Place classification - town vs suburb, remote rural areas, how does a CDP relate to place

willkmis · April 5, 2024, 7:02pm

I can think of quite a few examples in Central and Southern California.

Santa Maria and Santa Barbara are 60 miles from each other, separated by farmland and a mountain range, but are both in one MSA because they’re at either end of Santa Barbara County. If anything, Santa Maria is more associated with San Luis Obispo 25 miles to its north, which has its own MSA.
Ridgecrest is a 25,000 population city in the Mojave desert. But it happens to be on the eastern border of Kern County, so it’s in the Bakersfield-Delano MSA, even though Bakersfield is 100 miles and across the Sierra Nevada from it.
A lot of the Mojave desert cities are in a similar boat: Lancaster/Palmdale is in the Los Angeles MSA, while Victorville and Barstow are in the Riverside MSA. All are at least 50 miles and across undeveloped terrain from the named MSA cities. I’d guess they’d at least be their own divisions if they were in a separate county, but they happen not to be. I think even Needles, a three and a half hour drive from Riverside across the Mojave (though definitely just a town), is technically in the Riverside MSA because its still in San Bernardino County.
South Lake Tahoe is probably not a city, but it is also two hours and across the Sierra Nevada from Sacramento. But it’s in the Sacramento MSA because it’s in El Dorado County, which also includes some Sacramento suburbs at its western end. Truckee, which is slightly smaller than South Lake Tahoe but certainly thought of as being in the same Tahoe region, is its own Micropolitan Statistical Area because its in a different county. South Lake Tahoe’s closest city is Carson City, NV, 25 miles away and its own MSA.
I speculate that if the counties were smaller, then the Coachella Valley (Palm Springs/Indio), the Temecula Valley (Temecula/Murrieta), and Escondido would at least be their own divisions, since they’re not or barely connected by continuous urbanization to their main MSAs (Riverside for the first two, and San Diego for Escondido). So to me they seem to be their own nuclei. The bar seems to be pretty low if San Rafael/Marin County gets its own division in Northern California. Even Los Angeles and Long Beach probably constitute separate nuclei worthy of their own divisions if New York and Newark do, though they’re at least both named in the one Division.

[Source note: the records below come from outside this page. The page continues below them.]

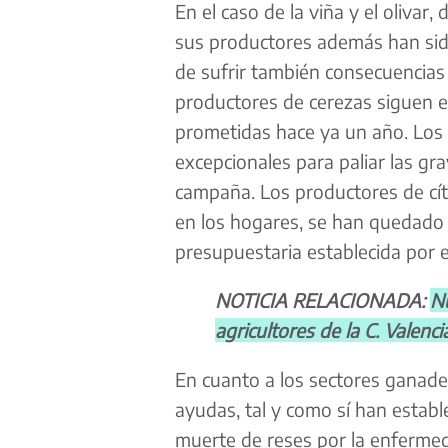
En el caso de la viña y el olivar
sus productores además han sido
de sufrir también consecuencias
productores de cerezas siguen e
prometidas hace ya un año. Los 
excepcionales para paliar las gr
campaña. Los productores de cít
en los hogares, se han quedado 
presupuestaria establecida por e
NOTICIA RELACIONADA:
Nu
agricultores de la C. Valenc
En cuanto a los sectores ganade
ayudas, tal y como sí han estab
muerte de reses por la enferme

I wouldn’t be surprised if the “top few in the MSA” works pretty well in some areas, but hopefully this illustrates why I’m a bit skeptical of it.

Minh_Nguyen · April 5, 2024, 7:46pm

So if Santa Barbara County were partitioned between Santa Maria and Santa Barbara, would Santa Maria be its own MSA independent of either Santa Barbara or San Luis Obispo? That’s what I’m asking for examples of. Polycentric MSAs quite often have cities separated by this distance or more; an MSA isn’t strictly a contiguous expanse of urbanization, as your examples show.

Anyways, if the CBSAs are such a bad basis for place classification because of the awkward county boundaries, then we could use the more granular Urban Areas, which are also named after cities but never follow administrative boundaries.

The difficulty with UAs is that sometimes they’re even more granular than the city boundaries that laypeople are familiar with. Twentynine Palms would stand apart from Riverside–San Bernardino, but so would Twentynine Palms North, which we don’t recognize as a separate place within the city limits. After all, not every city is a bedroom community; most cities are also defined by economic activity and cultural and historical factors.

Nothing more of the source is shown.